Bir süredir İzmir’de üst geçitlerde, sokak panolarında İzmir Modeli ilanları yer alıyor. Evet, seçimlerin yaklaşmasıyla adayların reklamları da çoğaldı ama yine de hala İzmir Modeli ilk sırada. Daha önce yazmıştım, bence bu model özgün değil çünkü yine bence özgün bir model oluşturabilmek için ön şart başka kentlerin deneyimlerinden yararlanıp, sonra da aşmaktır. Gerek kişinin kendisini kentin bir parçası gibi algılayabilmesi, gerekse belediyeyi aşan devlet projelerine tepki gösterebilmesi için kararlara katılım mekanizmalarının açık olması gerekir. Üstelik bu ülkenin Fatsa deneyimi varken, Ovacık bir model olarak önümüzdeyken.(1)

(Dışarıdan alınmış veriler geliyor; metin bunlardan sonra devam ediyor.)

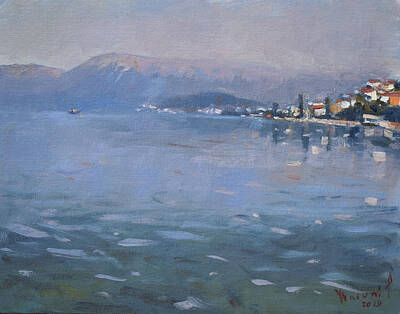 Identify the location of white walls. This screenshot has height=314, width=400. (372, 95). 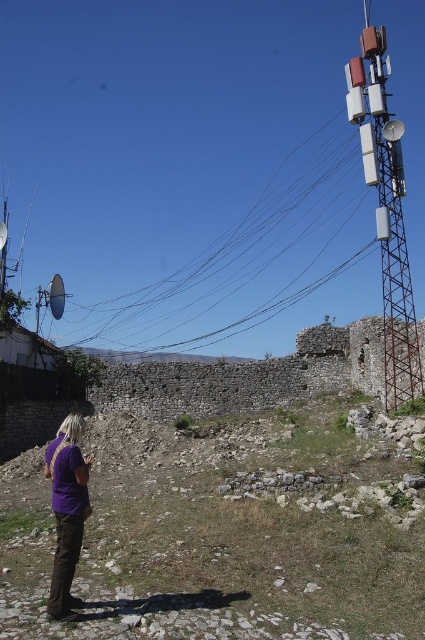 Question: Among these points, which one is farthest from the camera?

Choices:
 (A) (306, 410)
 (B) (289, 154)
 (C) (391, 381)
 (D) (81, 534)

Answer: (B)

Question: Does gravelly stone hillside at lower center appear over metallic gray tower at right?

Choices:
 (A) yes
 (B) no

Answer: (B)

Question: Which point is farther from the camera taking this photo?

Choices:
 (A) (59, 451)
 (B) (166, 344)
 (C) (8, 582)
 (D) (382, 33)

Answer: (B)

Question: Is gravelly stone hillside at lower center further to camera compared to metallic gray tower at right?

Choices:
 (A) yes
 (B) no

Answer: (B)

Question: Which of these objects is positioned farthest from the black wire at upper right?

Choices:
 (A) purple cotton shirt at lower left
 (B) metallic gray tower at right
 (C) gravelly stone hillside at lower center

Answer: (C)

Question: Is gravelly stone hillside at lower center behind black wire at upper right?

Choices:
 (A) no
 (B) yes

Answer: (A) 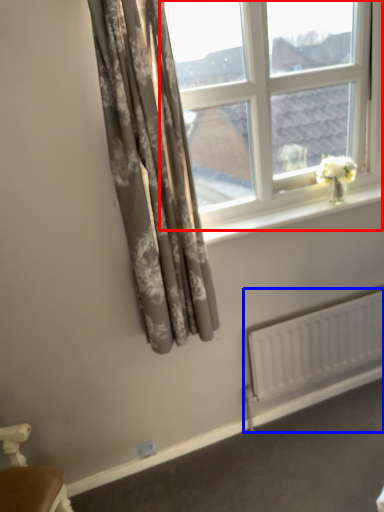 Question: Among these objects, which one is farthest to the camera, window (highlighted by a red box) or radiator (highlighted by a blue box)?

Choices:
 (A) window
 (B) radiator

Answer: (B) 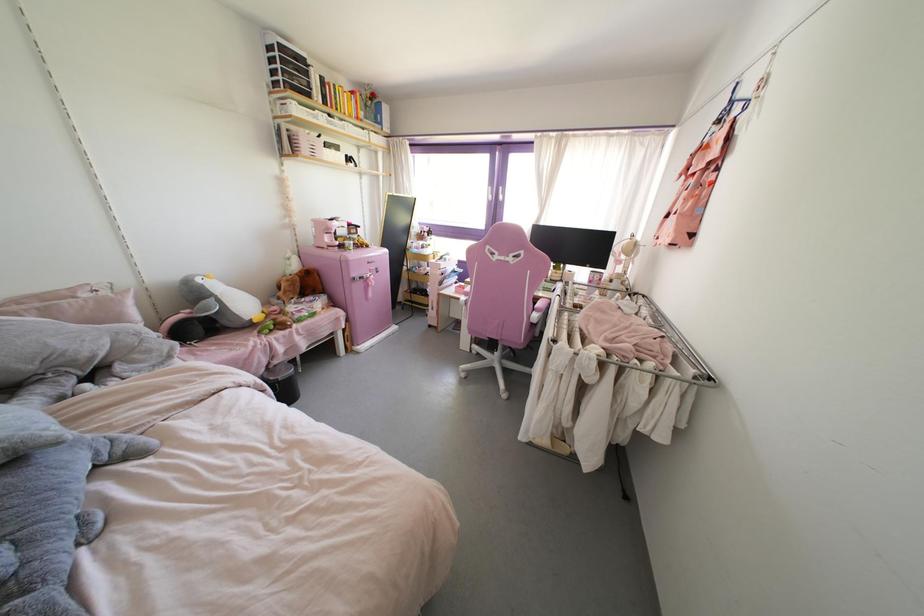 You are a GUI agent. You are given a task and a screenshot of the screen. Output one action in this format:
    pyautogui.click(x=<x>, y=<y>)
    Task: Click on the penguin stuffed animal
    
    Given the screenshot: What is the action you would take?
    pyautogui.click(x=220, y=301) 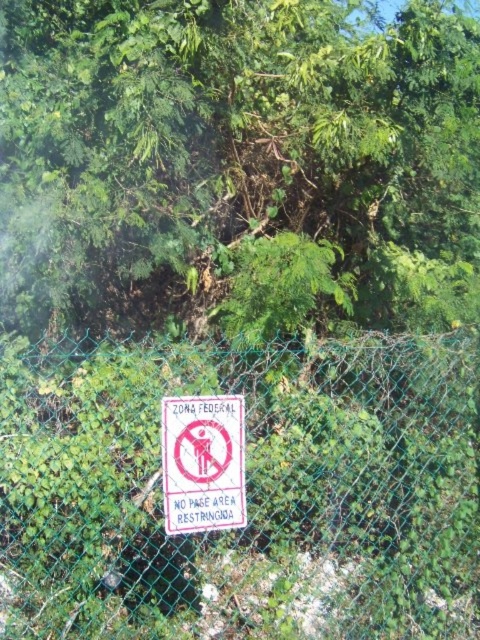 You are a hiker who wants to take a shortcut through the green mesh fence at center. You see the green leafy tree at center nearby. Which object is closer to your current position?

The green leafy tree at center is positioned on the right side of green mesh fence at center, so the green mesh fence at center is closer to your current position.

You are a park ranger who needs to determine if the green leafy tree at center is blocking the white paper sign at center from view. Based on the scene description, can you confirm if the tree is larger than the sign?

The green leafy tree at center has a larger size compared to the white paper sign at center, so yes, the tree is larger than the sign and may be blocking it from view.

You are standing at the origin point of the coordinate system. Where is the green mesh fence at center located?

The green mesh fence at center is located at point (240, 490).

Yine de bir şeyleri atlamama kaygısıyla İzmir Büyükşehir Belediyesi’nin yayınladığı İzmir Modeli Çalışmaları kitaplarını okumak istedim. Satılmadıkları için de, doğal olarak, belediyenin halkla ilişkiler bölümüne gittim. Bu işle kendilerinin ilgilenmediğini söyleyip beni başka bir bölüme yönlendirdiler, orası da başka bir yere derken bir iki yere daha gidip sonuçta kitapları alabileceğim odaya ulaştım. İsteğimi ilettiğimde, ellerinde “sınırlı” sayıda kitap olduğunu, bu nedenle veremeyeceklerini, adresimi bırakırsam ve yeni baskısı yapılırsa bana ulaştıracaklarını söylediler. O sınırlı sayıda kitabı kime verecekleri hususuna, bu sınırlı sayıda insan içine girebilmek için nasıl bir özelliğe sahip olmam gerektiği sorusuna ise yanıt alamadım. Elbette vazgeçmedim, odadan çıkıp bir arkadaşımı aradım, o da bir şube müdürünü aradı ve yaklaşık on dakika sonra belediyeden ayrılırken kitaplar elimdeydi. Bunları şunun için anlatıyorum: Kitapların künyesine belediyeden temin edilebilir diye yazdım ama o kadar kolay olmadığını bilin ve siz siz olun, tanıdıksız belediyeye gitmeyin.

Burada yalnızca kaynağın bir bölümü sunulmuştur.